Figure 2.1 illustrates the conditions. First, a test must reach the location
or locations in the program that contain the fault (Reachability). After the
location is executed, the state of the program must be incorrect (Infection).
Third, the infected state must propagate through the rest of the execution
and cause some output or final state of the program to be incorrect
(Propagation). Finally, the tester must observe part of the incorrect portion
of the final program state (Revealability). If the tester only observes parts
of the correct portion of the final program state, the failure is not revealed.
This is shown in the cross-hatched intersection in Figure 2.1. Issues with
revealing failures will be discussed in Chapter 4 when we present test
automation strategies.
Figure 2.1. Reachability, Infection, Propagation, Revealability (RIPR) model.

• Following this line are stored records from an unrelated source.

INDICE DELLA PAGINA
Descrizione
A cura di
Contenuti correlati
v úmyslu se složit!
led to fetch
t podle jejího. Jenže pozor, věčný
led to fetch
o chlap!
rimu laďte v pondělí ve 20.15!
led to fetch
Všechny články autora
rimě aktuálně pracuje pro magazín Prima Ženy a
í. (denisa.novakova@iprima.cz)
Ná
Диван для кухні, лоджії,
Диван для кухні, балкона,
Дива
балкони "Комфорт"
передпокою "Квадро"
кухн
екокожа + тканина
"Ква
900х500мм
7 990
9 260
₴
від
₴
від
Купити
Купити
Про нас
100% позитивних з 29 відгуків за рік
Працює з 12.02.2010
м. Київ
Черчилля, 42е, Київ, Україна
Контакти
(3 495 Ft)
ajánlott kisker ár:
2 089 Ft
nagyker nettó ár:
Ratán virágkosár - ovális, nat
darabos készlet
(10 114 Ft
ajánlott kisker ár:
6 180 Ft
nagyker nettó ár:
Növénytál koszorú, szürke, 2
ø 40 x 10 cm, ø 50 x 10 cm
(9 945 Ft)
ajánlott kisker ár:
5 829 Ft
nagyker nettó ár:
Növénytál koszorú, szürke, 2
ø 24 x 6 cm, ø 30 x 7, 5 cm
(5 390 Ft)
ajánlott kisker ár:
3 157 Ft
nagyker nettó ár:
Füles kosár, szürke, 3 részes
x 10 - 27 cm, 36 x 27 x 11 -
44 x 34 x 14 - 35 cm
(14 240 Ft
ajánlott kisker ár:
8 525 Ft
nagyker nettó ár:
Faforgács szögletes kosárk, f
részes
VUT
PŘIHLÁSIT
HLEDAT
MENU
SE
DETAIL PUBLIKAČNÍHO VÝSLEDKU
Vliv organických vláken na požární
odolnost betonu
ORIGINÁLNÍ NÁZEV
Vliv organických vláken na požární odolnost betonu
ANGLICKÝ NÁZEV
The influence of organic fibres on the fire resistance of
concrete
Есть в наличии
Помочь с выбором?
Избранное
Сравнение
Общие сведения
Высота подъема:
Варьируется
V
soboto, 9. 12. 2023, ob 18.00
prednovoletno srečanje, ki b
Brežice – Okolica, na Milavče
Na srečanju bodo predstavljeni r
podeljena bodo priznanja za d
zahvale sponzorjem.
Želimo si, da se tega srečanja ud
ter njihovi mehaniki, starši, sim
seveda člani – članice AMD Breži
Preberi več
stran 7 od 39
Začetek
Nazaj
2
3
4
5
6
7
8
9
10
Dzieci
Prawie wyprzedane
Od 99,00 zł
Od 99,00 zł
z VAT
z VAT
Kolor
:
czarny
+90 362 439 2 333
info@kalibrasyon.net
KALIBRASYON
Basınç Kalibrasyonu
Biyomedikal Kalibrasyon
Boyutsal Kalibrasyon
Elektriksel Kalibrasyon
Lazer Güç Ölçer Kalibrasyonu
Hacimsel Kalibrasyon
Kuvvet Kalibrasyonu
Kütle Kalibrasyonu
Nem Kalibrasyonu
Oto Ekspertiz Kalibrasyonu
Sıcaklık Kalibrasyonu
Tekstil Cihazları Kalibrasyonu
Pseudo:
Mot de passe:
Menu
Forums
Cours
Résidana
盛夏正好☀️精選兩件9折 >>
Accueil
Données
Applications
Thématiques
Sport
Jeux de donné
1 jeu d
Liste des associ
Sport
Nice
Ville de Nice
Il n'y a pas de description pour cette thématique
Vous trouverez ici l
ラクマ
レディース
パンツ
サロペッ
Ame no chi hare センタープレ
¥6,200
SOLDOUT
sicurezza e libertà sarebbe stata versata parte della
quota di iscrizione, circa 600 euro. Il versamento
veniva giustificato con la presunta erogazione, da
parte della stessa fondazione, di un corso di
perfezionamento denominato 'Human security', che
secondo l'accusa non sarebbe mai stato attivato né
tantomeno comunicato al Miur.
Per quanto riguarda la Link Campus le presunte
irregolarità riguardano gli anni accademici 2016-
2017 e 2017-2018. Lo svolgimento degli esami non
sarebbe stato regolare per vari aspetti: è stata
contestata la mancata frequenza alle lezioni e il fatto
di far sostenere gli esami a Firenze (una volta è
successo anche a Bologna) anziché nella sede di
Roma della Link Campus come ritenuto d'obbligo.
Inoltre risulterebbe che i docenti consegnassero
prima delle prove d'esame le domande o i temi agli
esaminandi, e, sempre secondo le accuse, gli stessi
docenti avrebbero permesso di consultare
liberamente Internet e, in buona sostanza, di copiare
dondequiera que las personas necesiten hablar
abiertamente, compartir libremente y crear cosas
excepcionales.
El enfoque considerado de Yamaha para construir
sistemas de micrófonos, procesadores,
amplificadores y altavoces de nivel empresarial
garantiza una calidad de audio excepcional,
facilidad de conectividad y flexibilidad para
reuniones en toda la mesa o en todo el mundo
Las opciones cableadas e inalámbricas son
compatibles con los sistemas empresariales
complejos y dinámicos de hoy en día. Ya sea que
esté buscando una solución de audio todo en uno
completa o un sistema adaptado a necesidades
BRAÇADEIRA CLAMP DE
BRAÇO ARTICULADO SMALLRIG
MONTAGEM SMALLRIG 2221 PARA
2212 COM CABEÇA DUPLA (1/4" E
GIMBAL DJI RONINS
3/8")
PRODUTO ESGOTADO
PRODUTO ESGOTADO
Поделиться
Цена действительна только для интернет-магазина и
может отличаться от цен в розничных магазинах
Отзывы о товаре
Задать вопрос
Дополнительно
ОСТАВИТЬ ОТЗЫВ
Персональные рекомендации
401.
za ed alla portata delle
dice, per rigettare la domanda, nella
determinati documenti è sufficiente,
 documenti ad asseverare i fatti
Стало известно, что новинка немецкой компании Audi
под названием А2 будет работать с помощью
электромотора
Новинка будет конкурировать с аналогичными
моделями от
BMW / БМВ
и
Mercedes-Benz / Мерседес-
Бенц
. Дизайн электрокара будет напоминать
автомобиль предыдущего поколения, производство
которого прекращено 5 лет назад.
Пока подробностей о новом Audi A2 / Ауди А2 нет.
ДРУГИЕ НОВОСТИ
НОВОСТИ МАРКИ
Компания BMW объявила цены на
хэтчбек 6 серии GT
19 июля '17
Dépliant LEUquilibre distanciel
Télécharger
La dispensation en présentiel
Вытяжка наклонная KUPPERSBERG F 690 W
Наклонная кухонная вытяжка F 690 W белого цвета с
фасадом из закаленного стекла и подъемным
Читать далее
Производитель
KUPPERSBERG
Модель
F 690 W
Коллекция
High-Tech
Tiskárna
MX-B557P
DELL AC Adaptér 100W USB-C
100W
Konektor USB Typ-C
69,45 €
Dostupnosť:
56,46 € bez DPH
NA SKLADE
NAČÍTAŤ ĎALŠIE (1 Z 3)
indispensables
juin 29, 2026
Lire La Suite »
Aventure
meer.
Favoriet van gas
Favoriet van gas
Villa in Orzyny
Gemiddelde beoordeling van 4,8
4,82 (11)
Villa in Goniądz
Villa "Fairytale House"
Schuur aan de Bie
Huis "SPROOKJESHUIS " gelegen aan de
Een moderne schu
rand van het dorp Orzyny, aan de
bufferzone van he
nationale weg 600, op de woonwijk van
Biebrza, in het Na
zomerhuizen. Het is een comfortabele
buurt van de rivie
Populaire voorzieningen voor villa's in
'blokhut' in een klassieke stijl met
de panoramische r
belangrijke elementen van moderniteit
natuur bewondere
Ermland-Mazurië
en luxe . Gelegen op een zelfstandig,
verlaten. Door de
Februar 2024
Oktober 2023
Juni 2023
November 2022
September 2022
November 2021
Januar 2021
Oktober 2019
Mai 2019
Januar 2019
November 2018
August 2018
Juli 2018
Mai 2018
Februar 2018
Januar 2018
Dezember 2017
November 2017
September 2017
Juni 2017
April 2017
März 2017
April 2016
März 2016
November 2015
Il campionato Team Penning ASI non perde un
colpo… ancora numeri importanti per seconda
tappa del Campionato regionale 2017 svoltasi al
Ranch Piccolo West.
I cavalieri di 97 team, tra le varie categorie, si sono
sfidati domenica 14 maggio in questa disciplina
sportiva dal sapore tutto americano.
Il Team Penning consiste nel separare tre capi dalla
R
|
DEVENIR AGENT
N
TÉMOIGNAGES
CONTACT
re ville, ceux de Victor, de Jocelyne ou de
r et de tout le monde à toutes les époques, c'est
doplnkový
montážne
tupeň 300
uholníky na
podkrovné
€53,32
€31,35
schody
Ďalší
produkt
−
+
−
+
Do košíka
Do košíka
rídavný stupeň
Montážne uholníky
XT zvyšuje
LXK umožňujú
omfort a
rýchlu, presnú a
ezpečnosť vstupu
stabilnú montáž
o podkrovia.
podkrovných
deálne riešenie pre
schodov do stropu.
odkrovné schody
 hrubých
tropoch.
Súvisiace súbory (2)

Collectively, these four conditions are known as the fault/failure model,
or the RIPR model.
It is important to note that the RIPR model applies even when the fault
is missing code (so-called faults of omission). In particular, when
execution passes through the location where the missing code should be,
the program counter, which is part of the program state, necessarily has the
wrong value.
From a practitioner’s view, these limitations mean that software testing
is complex and difficult. The common way to deal with complexity in
engineering is to use abstraction by abstracting out complicating details
that can be safely ignored by modeling the problem with some
mathematical structures. That is a central theme of this book, which we
begin by analyzing the separate technical activities involved in creating
good tests.
2.2 SOFTWARE TESTING ACTIVITIES
In this book, a test engineer is an Information Technology (IT)
professional who is in charge of one or more technical test activities,
including designing test inputs, producing test case values, running test
scripts, analyzing results, and reporting results to developers and
managers. Although we cast the description in terms of test engineers,
every engineer involved in software development should realize that he or
she sometimes wears the hat of a test engineer. The reason is that each
software artifact produced over the course of a product’s development has,
or should have, an associated set of test cases, and the person best
positioned to define these test cases is often the designer of the artifact. A
test manager is in charge of one or more test engineers. Test managers set
test policies and processes, interact with other managers on the project,
and otherwise help the engineers test software effectively and efficiently.
Figure 2.2 shows some of the major activities of test engineers. A test
engineer must design tests by creating test requirements. These
requirements are then transformed into actual values and scripts that are
ready for execution. These executable tests are run against the software,
denoted P in the figure, and the results are evaluated to determine if the
tests reveal a fault in the software. These activities may be carried out by
one person or by several, and the process is monitored by a test manager.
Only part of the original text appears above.